Lange musste der Lehrling auf des Meisters Urteil warten. Erst nach gefühlten Stunden voller Angst und schlechtem Gewissen sprang der Meister endlich auf und rief seine Buben zusammen: „Schaud amoll her – so soll’s sei wenns richdi gmachd is“ sprach er und zeigte die Supernietung in die Runde.
Nicht nur, dass unser Stift den Lehrherrn, den Meister und auch seine Lehrlings-Kollegen beschwindelt hatte: Als der Gelobte vor Scham errötend den Kopf senkte, wurde ihm dies auch noch als ein besonderer Ausdruck seiner Bescheidenheit angerechnet. Der Gedanke an einen Betrug, noch dazu an einen so hinterhältig genialen, der kam niemand. Ergebnis: Im Wochenbericht gab es eine „Eins“ für das Meisterstück (übrigens die erste und einzige), von den überraschten Eltern gab es nicht nur viel Lob, sondern auch eine ordentliche Prämie, und für unseren Lehrling war damit ein schönes Wochenende gesichert. Auch wenn er seinem Onkel einen Teil der Prämie ausbezahlen musste, in Form von ein paar „Seidla“ natürlich.

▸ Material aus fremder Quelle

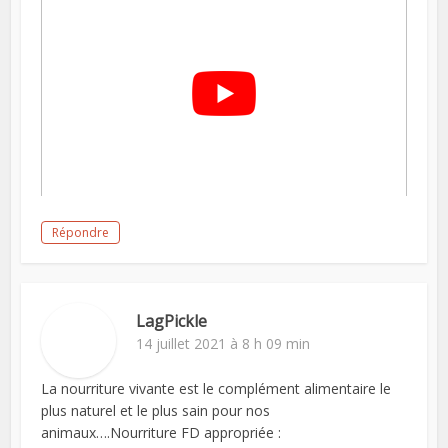
Répondre
LagPickle
14 juillet 2021 à 8 h 09 min
La nourriture vivante est le complément alimentaire le
plus naturel et le plus sain pour nos
animaux….Nourriture FD appropriée :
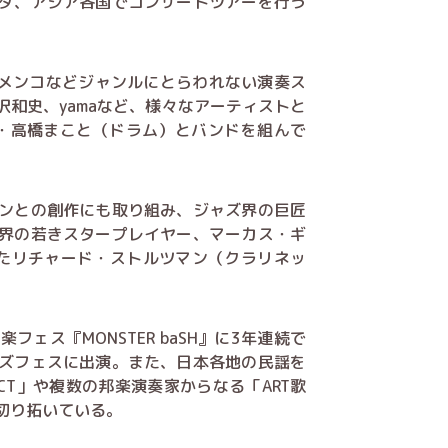
ダ、アジア各国でコンサートツアーを行う
ps、フラメンコなどジャンルにとらわれない演奏ス
和史、yamaなど、様々なアーティストと
Y・高橋まこと（ドラム）とバンドを組んで
ンとの創作にも取り組み、ジャズ界の巨匠
界の若きスタープレイヤー、マーカス・ギ
たリチャード・ストルツマン（クラリネッ
ェス『MONSTER baSH』に3年連続で
ズフェスに出演。また、日本各地の民謡を
JECT」や複数の邦楽演奏家からなる「ART歌
切り拓いている。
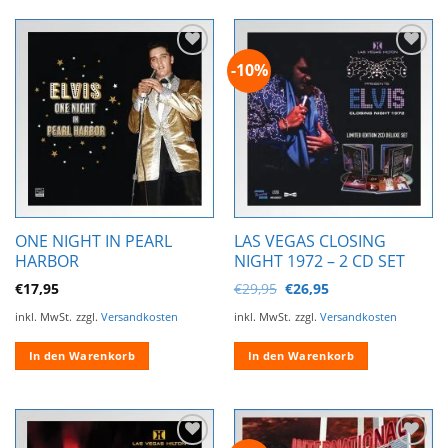
-10%
Zur
Zur
Wunschliste
Wunschliste
hinzufügen
hinzufügen
ONE NIGHT IN PEARL
LAS VEGAS CLOSING
HARBOR
NIGHT 1972 – 2 CD SET
Ursprünglicher
Aktueller
€
17,95
€
29,95
€
26,95
Preis
Preis
war:
ist:
inkl. MwSt.
zzgl.
Versandkosten
inkl. MwSt.
zzgl.
Versandkosten
€29,95
€26,95.
In den Warenkorb
In den Warenkorb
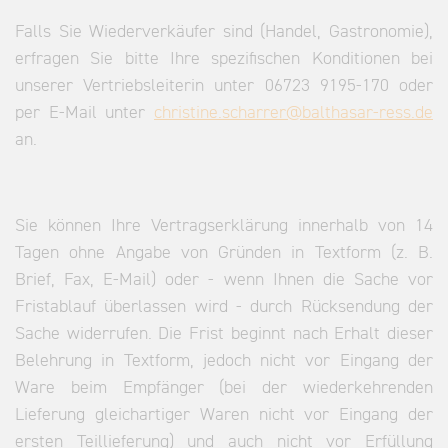
Falls Sie Wiederverkäufer sind (Handel, Gastronomie),
erfragen Sie bitte Ihre spezifischen Konditionen bei
unserer Vertriebsleiterin unter 06723 9195-170 oder
per E-Mail unter
christine.scharrer@balthasar-ress.de
an.
Sie können Ihre Vertragserklärung innerhalb von 14
Tagen ohne Angabe von Gründen in Textform (z. B.
Brief, Fax, E-Mail) oder - wenn Ihnen die Sache vor
Fristablauf überlassen wird - durch Rücksendung der
Sache widerrufen. Die Frist beginnt nach Erhalt dieser
Belehrung in Textform, jedoch nicht vor Eingang der
Ware beim Empfänger (bei der wiederkehrenden
Lieferung gleichartiger Waren nicht vor Eingang der
ersten Teillieferung) und auch nicht vor Erfüllung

Allerdings hatte unser Lehrling noch lange ein schlechtes Gewissen und träumte oft von seiner gotteslästerlichen Freveltat. Es war ja noch Probezeit und was, wenn sie doch noch auffliegt? Immer wenn er deshalb schweißgebadet aufwachte, dachte er „..und die Moral von der Geschicht´, betrüge deinen Meister doch besser nicht“.